In which we begin to discuss the Arora-Rao-Vazirani rounding procedure.

Recall that, in a graph ${G=(V,E)}$ with adjacency matrix ${A}$, then ARV relaxation of the sparsest cut problem is the following semidefinite program.

$\displaystyle \begin{array}{lll} {\rm minimize} & \frac 1 {2|E|} \sum_{u,v} A_{u,v} || {\bf x}_u - {\bf x}_v ||^2\\ {\rm subject\ to}\\ & \sum_{u,v} || {\bf x}_u - {\bf x}_v ||^2 = {|V|^2}\\ & || {\bf x}_u - {\bf x}_v||^2 \leq || {\bf x}_u - {\bf x}_w||^2 + || {\bf x}_w - {\bf x}_v||^2 & \forall u,v,w \in V\\ & \mbox{} {\bf x}_u \in {\mathbb R}^d & \forall u\in V \end{array}$

If we denote by ${ARV(G)}$ the optimum of the relaxation, then we claimed that

$\displaystyle ARV(G) \leq \phi(G) \leq O(\sqrt{\log |V|}) \cdot ARV(G)$

where the first inequality follows from the fact that ${ARV(G)}$ is a relaxation of ${\phi(G)}$, and the second inequality is the result whose proof we begin to discuss today.

1. Rounding the Arora-Rao-Vazirani Relaxation

Given the equivalence between the sparsest cut problem and the “${\ell_1}$ relaxation” of sparsest cut, it will be enough to prove the following result.

Theorem 1 (Rounding of ARV) Let ${G}$ be a graph, ${A}$ its adjacency matrix, and ${\{ {\bf x}_v \}_{v\in V}}$ be a feasible solution to the ARV relaxation.
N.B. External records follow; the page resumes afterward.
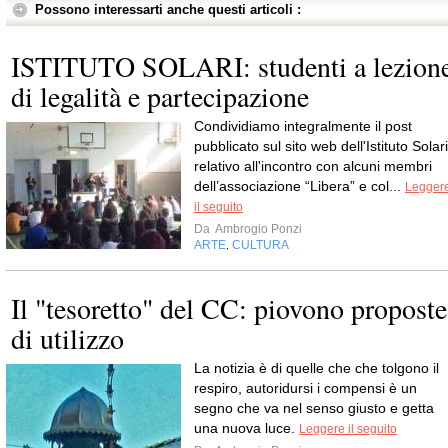
Possono interessarti anche questi articoli :
ISTITUTO SOLARI: studenti a lezion
di legalità e partecipazione
Condividiamo integralmente il post
pubblicato sul sito web dell'Istituto Solari
relativo all'incontro con alcuni membri
dell’associazione “Libera” e col...
Legger
il seguito
Da
Ambrogio Ponzi
ARTE
CULTURA
,
Il "tesoretto" del CC: piovono proposte
di utilizzo
La notizia è di quelle che che tolgono il
respiro, autoridursi i compensi è un
segno che va nel senso giusto e getta
una nuova luce.
Leggere il seguito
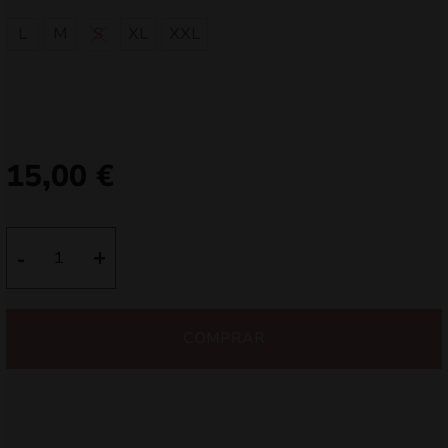
L
M
S
XL
XXL
15,00
€
Quantidade
-
+
de
Não
tens
COMPRAR
respeito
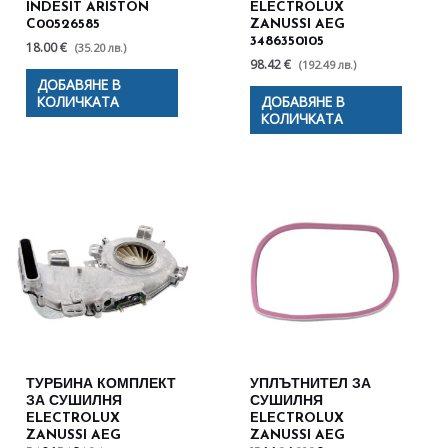
INDESIT ARISTON
ELECTROLUX
C00526585
ZANUSSI AEG
3486350105
18.00 €
(35.20 лв.)
98.42 €
(192.49 лв.)
ДОБАВЯНЕ В
КОЛИЧКАТА
ДОБАВЯНЕ В
КОЛИЧКАТА
ТУРБИНА КОМПЛЕКТ
УПЛЪТНИТЕЛ ЗА
ЗА СУШИЛНЯ
СУШИЛНЯ
ELECTROLUX
ELECTROLUX
ZANUSSI AEG
ZANUSSI AEG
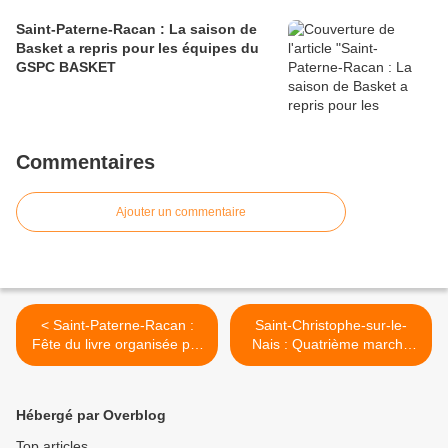
Saint-Paterne-Racan : La saison de
Basket a repris pour les équipes du
GSPC BASKET
Commentaires
Ajouter un commentaire
< Saint-Paterne-Racan :
Saint-Christophe-sur-le-
Fête du livre organisée par
Nais : Quatrième marché
Pierre Orgeur
de Noël à La Chartrie >
Hébergé par Overblog
Top articles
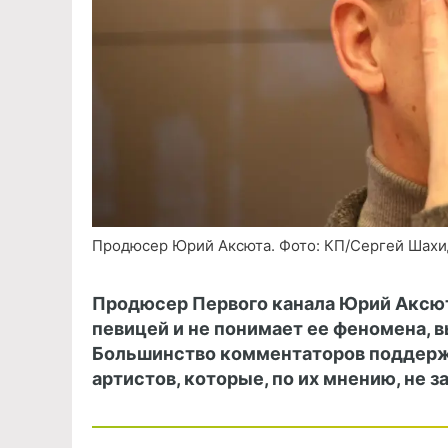
Продюсер Юрий Аксюта. Фото: КП/Сергей Шах
Продюсер Первого канала Юрий Аксюта
певицей и не понимает ее феномена, 
Большинство комментаторов поддержал
артистов, которые, по их мнению, не 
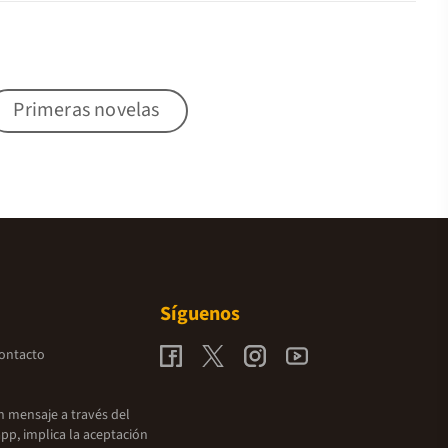
Primeras novelas
Síguenos
contacto
un mensaje a través del
pp, implica la aceptación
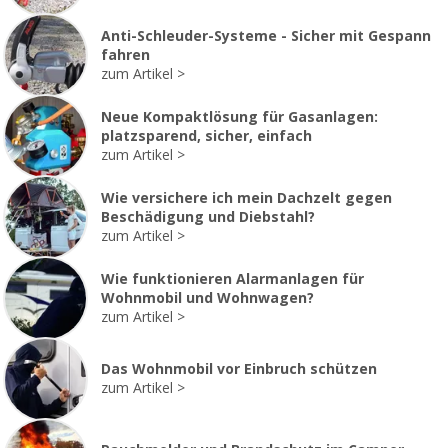
Anti-Schleuder-Systeme - Sicher mit Gespann
fahren
zum Artikel
Neue Kompaktlösung für Gasanlagen:
platzsparend, sicher, einfach
zum Artikel
Wie versichere ich mein Dachzelt gegen
Beschädigung und Diebstahl?
zum Artikel
Wie funktionieren Alarmanlagen für
Wohnmobil und Wohnwagen?
zum Artikel
Das Wohnmobil vor Einbruch schützen
zum Artikel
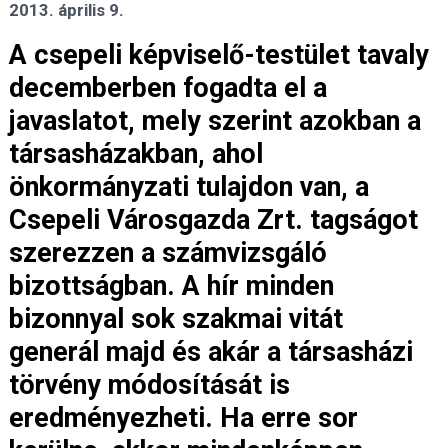
2013. április 9.
A csepeli képviselő-testület tavaly
decemberben fogadta el a
javaslatot, mely szerint azokban a
társasházakban, ahol
önkormányzati tulajdon van, a
Csepeli Városgazda Zrt. tagságot
szerezzen a számvizsgáló
bizottságban. A hír minden
bizonnyal sok szakmai vitát
generál majd és akár a társasházi
törvény módosítását is
eredményezheti. Ha erre sor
Then there is a mapping ${f:V\rightarrow {\mathbb R}}$ such that

$\displaystyle \frac {\sum_{u,v} A_{u,v} |f(u) - f(v)|} { \sum_{u,v} |f(u)-f(v)|} \leq O(\sqrt {\log |V|} ) \cdot \frac{\sum_{u,v} A_{u,v} ||{\bf x}_u - {\bf x}_v ||^2}{\sum_{u,v} ||{\bf x}_u - {\bf x}_v||^2}$

As in the rounding of the Leighton-Rao relaxation via Bourgain’s theorem, we will identify a set ${S\subseteq V}$, and define

$\displaystyle f_S(v) := \min_{s\in S} || {\bf x}_s - {\bf x}_v||^2 \ \ \ \ \ (1)$

Recall that, as we saw in the proof of Bourgain’s embedding theorem, no matter how we choose the set ${S}$ we have

$\displaystyle | f_S(u) - f_S(v)| \leq ||{\bf x}_u - {\bf x}_v ||^2 \ \ \ \ \ (2)$

where we are not using any facts about ${|| \cdot - \cdot||^2}$ other than the fact that, for solutions of the ARV relaxation, it is a distance function that obeys the triangle inequality.

This means that, in order to prove the theorem, we just have to find a set ${S\subseteq V}$ such that

$\displaystyle \sum_{u,v} |f_S(u) - f_S(v)| \geq \frac 1 {O(\sqrt{\log |V|})} \cdot \sum_{u,v} ||{\bf x}_u - {\bf x}_v||^2 \ \ \ \ \ (3)$

and this is a considerable simplification because the above expression is completely independent of the graph! The remaining problem is purely one about geometry.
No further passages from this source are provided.